_RECORDS TO PROCESS_.
***
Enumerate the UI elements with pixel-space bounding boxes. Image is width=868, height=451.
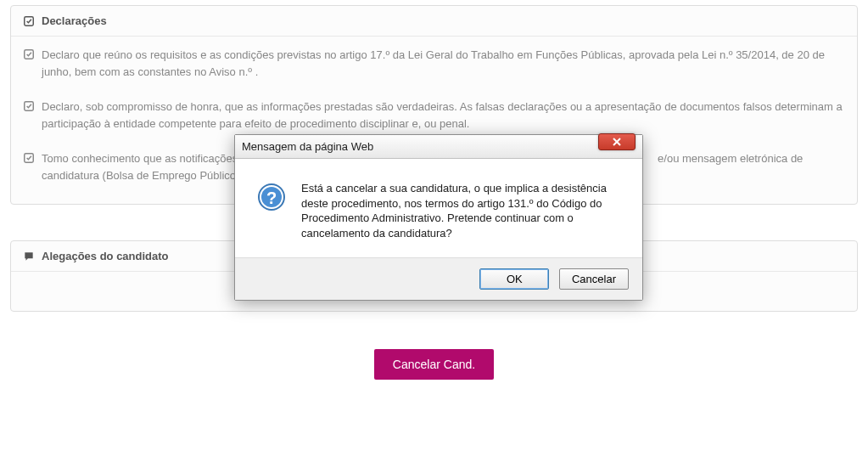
close-icon xyxy=(612,138,622,146)
speech-bubble-icon xyxy=(23,251,35,262)
dialog-titlebar: Mensagem da página Web xyxy=(235,135,642,159)
dialog-body: ? Está a cancelar a sua candidatura, o q… xyxy=(235,159,642,257)
check-square-icon xyxy=(23,100,35,132)
footer: Cancelar Cand. xyxy=(0,349,868,380)
declarations-panel-header: Declarações xyxy=(11,6,857,37)
declaration-item: Declaro que reúno os requisitos e as con… xyxy=(23,47,845,80)
dialog-message: Está a cancelar a sua candidatura, o que… xyxy=(301,181,622,240)
declarations-title: Declarações xyxy=(42,14,107,27)
dialog-ok-button[interactable]: OK xyxy=(479,268,549,290)
cancel-candidature-button[interactable]: Cancelar Cand. xyxy=(374,349,494,380)
declaration-text: Declaro que reúno os requisitos e as con… xyxy=(42,47,845,80)
declaration-text: Declaro, sob compromisso de honra, que a… xyxy=(42,99,845,132)
dialog-close-button[interactable] xyxy=(598,133,636,150)
allegations-title: Alegações do candidato xyxy=(42,250,169,262)
check-square-icon xyxy=(23,152,35,183)
dialog-title-text: Mensagem da página Web xyxy=(242,140,373,153)
declaration-item: Declaro, sob compromisso de honra, que a… xyxy=(23,99,845,132)
question-icon: ? xyxy=(257,183,286,214)
dialog-footer: OK Cancelar xyxy=(235,257,642,300)
check-square-icon xyxy=(23,15,35,27)
svg-text:?: ? xyxy=(266,189,277,207)
confirm-dialog: Mensagem da página Web ? Está a cancelar… xyxy=(234,134,643,301)
dialog-cancel-button[interactable]: Cancelar xyxy=(559,268,629,290)
check-square-icon xyxy=(23,48,35,80)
***
If pictures appear among the records, do not carry them over; retype the rest exactly.

Enumerate the UI elements with pixel-space bounding boxes. Image is width=868, height=451.
close-icon xyxy=(612,138,622,146)
speech-bubble-icon xyxy=(23,251,35,262)
dialog-titlebar: Mensagem da página Web xyxy=(235,135,642,159)
dialog-body: ? Está a cancelar a sua candidatura, o q… xyxy=(235,159,642,257)
check-square-icon xyxy=(23,100,35,132)
footer: Cancelar Cand. xyxy=(0,349,868,380)
declarations-panel-header: Declarações xyxy=(11,6,857,37)
declaration-item: Declaro que reúno os requisitos e as con… xyxy=(23,47,845,80)
dialog-message: Está a cancelar a sua candidatura, o que… xyxy=(301,181,622,240)
declarations-title: Declarações xyxy=(42,14,107,27)
dialog-ok-button[interactable]: OK xyxy=(479,268,549,290)
cancel-candidature-button[interactable]: Cancelar Cand. xyxy=(374,349,494,380)
declaration-text: Declaro que reúno os requisitos e as con… xyxy=(42,47,845,80)
declaration-text: Declaro, sob compromisso de honra, que a… xyxy=(42,99,845,132)
dialog-close-button[interactable] xyxy=(598,133,636,150)
allegations-title: Alegações do candidato xyxy=(42,250,169,262)
check-square-icon xyxy=(23,152,35,183)
dialog-title-text: Mensagem da página Web xyxy=(242,140,373,153)
declaration-item: Declaro, sob compromisso de honra, que a… xyxy=(23,99,845,132)
question-icon: ? xyxy=(257,183,286,214)
dialog-footer: OK Cancelar xyxy=(235,257,642,300)
check-square-icon xyxy=(23,15,35,27)
svg-text:?: ? xyxy=(266,189,277,207)
confirm-dialog: Mensagem da página Web ? Está a cancelar… xyxy=(234,134,643,301)
dialog-cancel-button[interactable]: Cancelar xyxy=(559,268,629,290)
check-square-icon xyxy=(23,48,35,80)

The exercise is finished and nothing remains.